Autoportrait
Bien que sa carrière ait été brève, d'une durée de 10 ans à peine, Vincent van Gogh s'est avéré être un artiste exceptionnellement prolifique et innovant. Alors qu'il expérimentait une variété de sujets—le paysage, nature morte, le portrait, ce sont ses autoportraits qui en sont venus à le définir en tant qu'artiste. Comme son prédécesseur, Rembrandt van Rijn, Van Gogh était un praticien dévoué et approfondi de l'art de l'autoportrait. Il a peint pas moins de 36 autoportraits, entreprenant ses premières incursions juste après son arrivée à Paris en mars 1886 et exécutant ses dernières, oeuvres culminantes lors de son séjour à l'asile de Saint-Paul-de-Mausole à Saint-Rémy. La toile de Washington est l'un des tout derniers autoportraits peints par Van Gogh.
Durant les premiers mois de son internement volontaire à l'asile, l'artiste a montré peu d'intérêt pour la peinture de figures et s'est plutôt concentré sur le paysage environnant. Mais au début de juillet 1889, alors qu'il peignait dans les champs près de l'asile, Van Gogh a subi une grave dépression qui aurait pu être un symptôme d'épilepsie. Incapable depuis cinq semaines et très énervé par l'expérience, l'artiste se retira dans son atelier, refusant de sortir même au jardin. Cette peinture est la première œuvre qu'il a réalisée après s'être remis de cet épisode. Dans une lettre à son frère Théo écrite début septembre 1889, il a observé :
On dit — et je veux bien le croire — qu'il est difficile de se connaître soi-même — mais il n'est pas facile non plus de se peindre. Je travaille donc sur deux portraits de moi en ce moment — faute d'un autre modèle — car il est plus que temps que je fasse un petit travail de figure. Un que j'ai commencé le jour où je me suis levé; J'étais mince et pâle comme un fantôme. Il est bleu-violet foncé et la tête blanchâtre avec des cheveux jaunes, il a donc un effet de couleur. Mais depuis j'en ai commencé un autre, trois quarts de longueur sur fond clair. [1]

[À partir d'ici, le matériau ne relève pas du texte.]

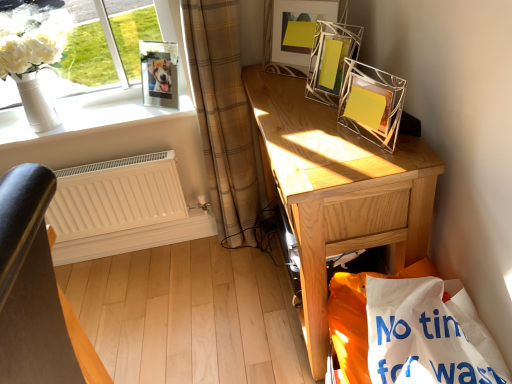 What is the approximate height of white matte radiator at lower left?

It is 16.65 inches.

What do you see at coordinates (410, 331) in the screenshot? I see `white paper shopping bag at lower right` at bounding box center [410, 331].

Describe the element at coordinates (159, 73) in the screenshot. Image resolution: width=512 pixels, height=384 pixels. I see `clear glass photo frame at upper left, the third picture frame positioned from the right` at that location.

Where is `metallic wire picture frame at upper center, the 2th picture frame from the left`? This screenshot has height=384, width=512. metallic wire picture frame at upper center, the 2th picture frame from the left is located at coordinates (289, 32).

The width and height of the screenshot is (512, 384). Identify the location of white matte radiator at lower left. (116, 196).

Does metallic wire picture frame at upper right, arranged as the 1th picture frame when viewed from the right, have a greater width compared to white paper shopping bag at lower right?

In fact, metallic wire picture frame at upper right, arranged as the 1th picture frame when viewed from the right, might be narrower than white paper shopping bag at lower right.

Is metallic wire picture frame at upper right, the 3th picture frame from the left, surrounding white paper shopping bag at lower right?

No, white paper shopping bag at lower right is located outside of metallic wire picture frame at upper right, the 3th picture frame from the left.

Is metallic wire picture frame at upper right, arranged as the 1th picture frame when viewed from the right, looking in the opposite direction of white paper shopping bag at lower right?

No, white paper shopping bag at lower right is not at the back of metallic wire picture frame at upper right, arranged as the 1th picture frame when viewed from the right.

Who is bigger, metallic wire picture frame at upper right, arranged as the 1th picture frame when viewed from the right, or white paper shopping bag at lower right?

With larger size is white paper shopping bag at lower right.

Who is smaller, light brown wooden desk at right or metallic wire picture frame at upper right, arranged as the 1th picture frame when viewed from the right?

metallic wire picture frame at upper right, arranged as the 1th picture frame when viewed from the right, is smaller.

Is there a large distance between light brown wooden desk at right and metallic wire picture frame at upper right, arranged as the 1th picture frame when viewed from the right?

Cet autoportrait est une peinture particulièrement audacieuse, apparemment exécuté en une seule séance sans retouche ultérieure. Ici Van Gogh s'est dépeint au travail, vêtu de sa blouse d'artiste avec sa palette et ses pinceaux à la main, une apparence qu'il avait déjà adoptée dans deux autoportraits antérieurs. Bien que la pose elle-même et l'examen minutieux du regard de l'artiste ne soient pas uniques – il suffit de penser aux autoportraits parfois intransigeants de Rembrandt – la qualité obsédante et hantée de l'image est distincte. Le bleu-violet foncé de la blouse et du sol, l'orange vif de ses cheveux et de sa barbe, créer un contraste saisissant avec le jaune et le vert de son visage et accentuer la maigreur de ses traits dans un teint cireux. La dynamique, même un coup de pinceau frénétique confère une immédiateté et une expressivité peu communes à sa représentation. Dans sa pure intensité, il contraste fortement avec l'autre autoportrait qu'il a peint en même temps (Musée d'Orsay, Paris) dans laquelle l'artiste apparaît plus calme et plus maître de lui. Néanmoins, Van Gogh a préféré la peinture de Washington comme celle qui a capturé son « vrai caractère. » [2]
(Texte de Kimberly Jones, publié dans le catalogue d'exposition de la National Gallery of Art, Art pour la Nation, 2000)
Remarques
1. Lettre no. 604, Les Lettres Intégrales de Vincent Van Gogh, 3 vol. (Londres, 1958), 3:201-202. 2. Lettre no. W14, Van Gog 1958, 3:458.